• [What you are asked to do] A faithful copy of the entries is needed, one that leaves out the pictures.
** Provided entries follows **
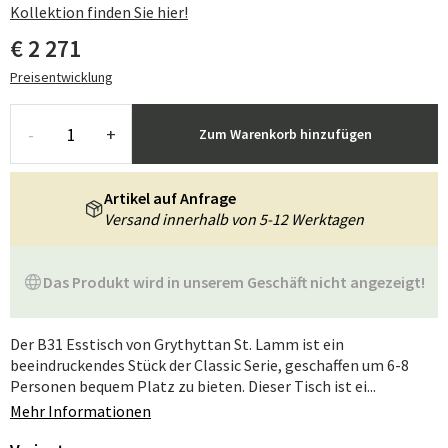
Kollektion finden Sie hier!
€ 2 271
Preisentwicklung
-
+
Zum Warenkorb hinzufügen
Artikel auf Anfrage
Versand innerhalb von 5-12 Werktagen
Das Produkt wird in unserem Geschäft nicht angezeigt!
Der B31 Esstisch von Grythyttan St. Lamm ist ein
beeindruckendes Stück der Classic Serie, geschaffen um 6-8
Personen bequem Platz zu bieten. Dieser Tisch ist ei...
Mehr Informationen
** End of Provided entries **
• [Result]
Kollektion finden Sie hier!
€ 2 271
Preisentwicklung
-
+
Zum Warenkorb hinzufügen
Artikel auf Anfrage
Versand innerhalb von 5-12 Werktagen
Das Produkt wird in unserem Geschäft nicht angezeigt!
Der B31 Esstisch von Grythyttan St. Lamm ist ein
beeindruckendes Stück der Classic Serie, geschaffen um 6-8
Personen bequem Platz zu bieten. Dieser Tisch ist ei...
Mehr Informationen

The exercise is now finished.